The problem seems to be (among other things) that n isn't a constant expression, and I get why that is a problem, but I have no idea how to solve it.

I know how to instantiate "regular" arrays with the new function, but I don't understand how it is possible with the array class.

How do I make the test function treat n as a constant?

Answer 1

You have basically two options.

1. As you already mentioned, std::array needs a compile-time size. So make it known at compile-time! This can be done by converting it to a template parameter .

   Change

   int test(int n) { . . . }

   to

   template<int n> int test() { . . . }

   The problem is that it then has to be called with test<n>() instead of test(n) and this again requires the n in the caller code to be known at compile-time, too, which is not the case with a for -loop. If you know your loop's upper bound during compile-time (like in your current code snippet), it can be done, but it's a bit complicated. And if it's not known, ie a user input, you can't use this solution at all.
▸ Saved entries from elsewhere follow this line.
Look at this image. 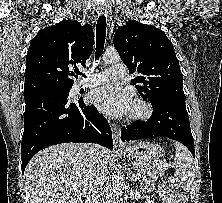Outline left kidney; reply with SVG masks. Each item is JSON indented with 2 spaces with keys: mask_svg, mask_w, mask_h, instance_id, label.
<instances>
[{
  "mask_svg": "<svg viewBox=\"0 0 222 203\" xmlns=\"http://www.w3.org/2000/svg\"><path fill=\"white\" fill-rule=\"evenodd\" d=\"M145 203H154V201H153V200H150V198L147 196Z\"/></svg>",
  "mask_w": 222,
  "mask_h": 203,
  "instance_id": "left-kidney-1",
  "label": "left kidney"
}]
</instances>
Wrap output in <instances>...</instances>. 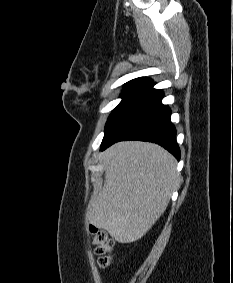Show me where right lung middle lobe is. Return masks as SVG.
I'll return each mask as SVG.
<instances>
[{"instance_id":"1","label":"right lung middle lobe","mask_w":233,"mask_h":283,"mask_svg":"<svg viewBox=\"0 0 233 283\" xmlns=\"http://www.w3.org/2000/svg\"><path fill=\"white\" fill-rule=\"evenodd\" d=\"M150 85V82H129L124 85L122 93L120 95L122 101L112 111L106 122L105 134L102 142H104L108 138L116 125L129 111L135 101Z\"/></svg>"}]
</instances>
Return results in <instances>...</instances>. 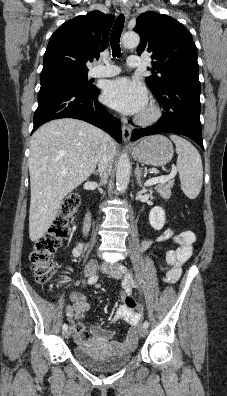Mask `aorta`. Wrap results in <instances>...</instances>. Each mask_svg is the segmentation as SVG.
I'll use <instances>...</instances> for the list:
<instances>
[{
	"instance_id": "1",
	"label": "aorta",
	"mask_w": 227,
	"mask_h": 396,
	"mask_svg": "<svg viewBox=\"0 0 227 396\" xmlns=\"http://www.w3.org/2000/svg\"><path fill=\"white\" fill-rule=\"evenodd\" d=\"M140 43L137 33L127 32L122 37V44L125 48H135ZM130 160L126 153L119 157L116 167V186L120 193L125 192L130 180Z\"/></svg>"
}]
</instances>
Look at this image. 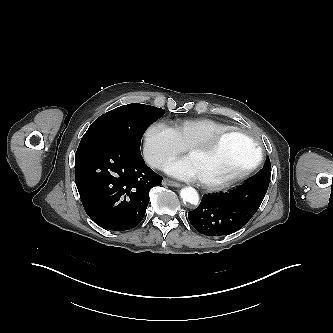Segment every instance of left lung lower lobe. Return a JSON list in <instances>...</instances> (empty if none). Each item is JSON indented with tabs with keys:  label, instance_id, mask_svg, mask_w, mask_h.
I'll list each match as a JSON object with an SVG mask.
<instances>
[{
	"label": "left lung lower lobe",
	"instance_id": "left-lung-lower-lobe-1",
	"mask_svg": "<svg viewBox=\"0 0 333 333\" xmlns=\"http://www.w3.org/2000/svg\"><path fill=\"white\" fill-rule=\"evenodd\" d=\"M268 186V180H258L245 182L227 193L204 195L200 205L188 213L189 221L206 236L231 234L253 217Z\"/></svg>",
	"mask_w": 333,
	"mask_h": 333
}]
</instances>
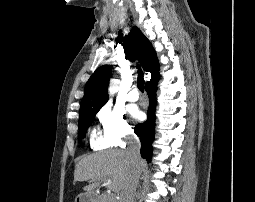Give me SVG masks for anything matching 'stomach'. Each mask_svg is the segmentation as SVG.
<instances>
[{"label":"stomach","instance_id":"stomach-1","mask_svg":"<svg viewBox=\"0 0 255 202\" xmlns=\"http://www.w3.org/2000/svg\"><path fill=\"white\" fill-rule=\"evenodd\" d=\"M75 202H97L95 197L89 193L80 194L76 197Z\"/></svg>","mask_w":255,"mask_h":202}]
</instances>
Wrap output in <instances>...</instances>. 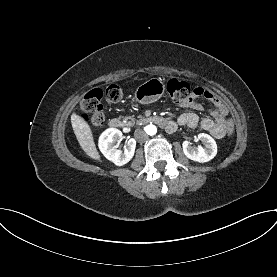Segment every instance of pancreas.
Instances as JSON below:
<instances>
[{
    "label": "pancreas",
    "instance_id": "pancreas-1",
    "mask_svg": "<svg viewBox=\"0 0 277 277\" xmlns=\"http://www.w3.org/2000/svg\"><path fill=\"white\" fill-rule=\"evenodd\" d=\"M129 119H130V121H128L126 123L127 126H133L135 124V122H137V123L140 122L139 120L136 121L134 117H129Z\"/></svg>",
    "mask_w": 277,
    "mask_h": 277
}]
</instances>
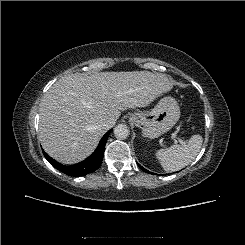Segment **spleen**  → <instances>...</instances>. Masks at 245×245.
I'll use <instances>...</instances> for the list:
<instances>
[{"label":"spleen","mask_w":245,"mask_h":245,"mask_svg":"<svg viewBox=\"0 0 245 245\" xmlns=\"http://www.w3.org/2000/svg\"><path fill=\"white\" fill-rule=\"evenodd\" d=\"M202 142V136L195 134L190 137L185 146L174 144L167 149L158 150L155 155L165 171H178L196 158Z\"/></svg>","instance_id":"3e777b00"}]
</instances>
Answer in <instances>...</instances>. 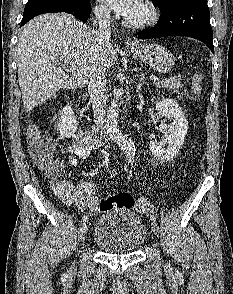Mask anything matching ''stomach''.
I'll use <instances>...</instances> for the list:
<instances>
[{"label": "stomach", "mask_w": 233, "mask_h": 294, "mask_svg": "<svg viewBox=\"0 0 233 294\" xmlns=\"http://www.w3.org/2000/svg\"><path fill=\"white\" fill-rule=\"evenodd\" d=\"M130 52L159 73L169 72L174 65L172 53L159 44H143Z\"/></svg>", "instance_id": "obj_1"}]
</instances>
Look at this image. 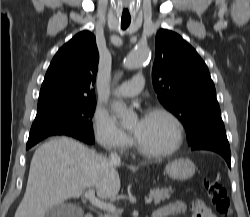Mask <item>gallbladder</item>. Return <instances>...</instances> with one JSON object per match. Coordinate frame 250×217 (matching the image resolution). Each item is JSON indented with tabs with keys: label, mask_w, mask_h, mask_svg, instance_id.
<instances>
[{
	"label": "gallbladder",
	"mask_w": 250,
	"mask_h": 217,
	"mask_svg": "<svg viewBox=\"0 0 250 217\" xmlns=\"http://www.w3.org/2000/svg\"><path fill=\"white\" fill-rule=\"evenodd\" d=\"M82 208L71 203H60L51 207L46 217H83Z\"/></svg>",
	"instance_id": "1"
}]
</instances>
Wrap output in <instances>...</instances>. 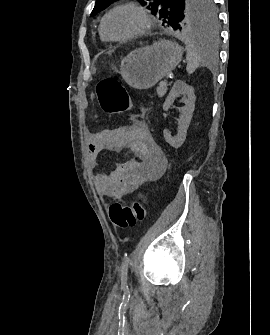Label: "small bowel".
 Segmentation results:
<instances>
[{"instance_id": "c3829d8e", "label": "small bowel", "mask_w": 270, "mask_h": 335, "mask_svg": "<svg viewBox=\"0 0 270 335\" xmlns=\"http://www.w3.org/2000/svg\"><path fill=\"white\" fill-rule=\"evenodd\" d=\"M107 147H127L136 157L117 164L108 173L96 175V188L111 198L121 199L132 194L143 183L157 179L167 167L164 152L143 122L121 126L109 134H90L89 162L93 167L98 164L100 152Z\"/></svg>"}]
</instances>
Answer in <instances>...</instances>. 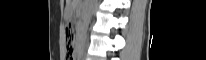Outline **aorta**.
Returning a JSON list of instances; mask_svg holds the SVG:
<instances>
[{
  "label": "aorta",
  "mask_w": 206,
  "mask_h": 60,
  "mask_svg": "<svg viewBox=\"0 0 206 60\" xmlns=\"http://www.w3.org/2000/svg\"><path fill=\"white\" fill-rule=\"evenodd\" d=\"M96 0H87L86 6L84 10V17H83V23H82V37H86V32L91 20V15L94 11Z\"/></svg>",
  "instance_id": "obj_1"
}]
</instances>
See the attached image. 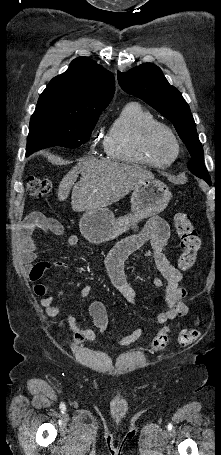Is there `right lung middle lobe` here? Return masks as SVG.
Returning <instances> with one entry per match:
<instances>
[{
    "mask_svg": "<svg viewBox=\"0 0 221 455\" xmlns=\"http://www.w3.org/2000/svg\"><path fill=\"white\" fill-rule=\"evenodd\" d=\"M100 114L74 115L36 109L30 120L26 155L49 146L79 147L89 140Z\"/></svg>",
    "mask_w": 221,
    "mask_h": 455,
    "instance_id": "right-lung-middle-lobe-1",
    "label": "right lung middle lobe"
}]
</instances>
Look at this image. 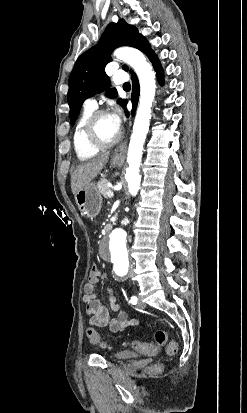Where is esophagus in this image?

   So this is not a good option here.

2. Don't use std::array but a container type which doesn't require the size at compile-time but during runtime . A heap-allocated raw array ( new int[n] ), as you mentioned, is an option, but it's not very C++-ish. Use std::vector instead !

   For this, simply change

   array<int,n> myArray;

   to

   vector<int> myArray(n);

   PS. In the future, there probably will be std::dynarray (proposed container type) which fits exactly that purpose a bit better than std::vector currently does. It's reflecting the purpose of new int[n] where n is known at runtime but constant during the lifetime of the array, filling the gap between std::array and std::vector . Yet in almost all cases std::vector will do just fine!

Answer 2

You can use a vector instead;

#include <vector>

vector<int> myArray (n); // n zero-initialized elements

use the operator[] like you are using the array.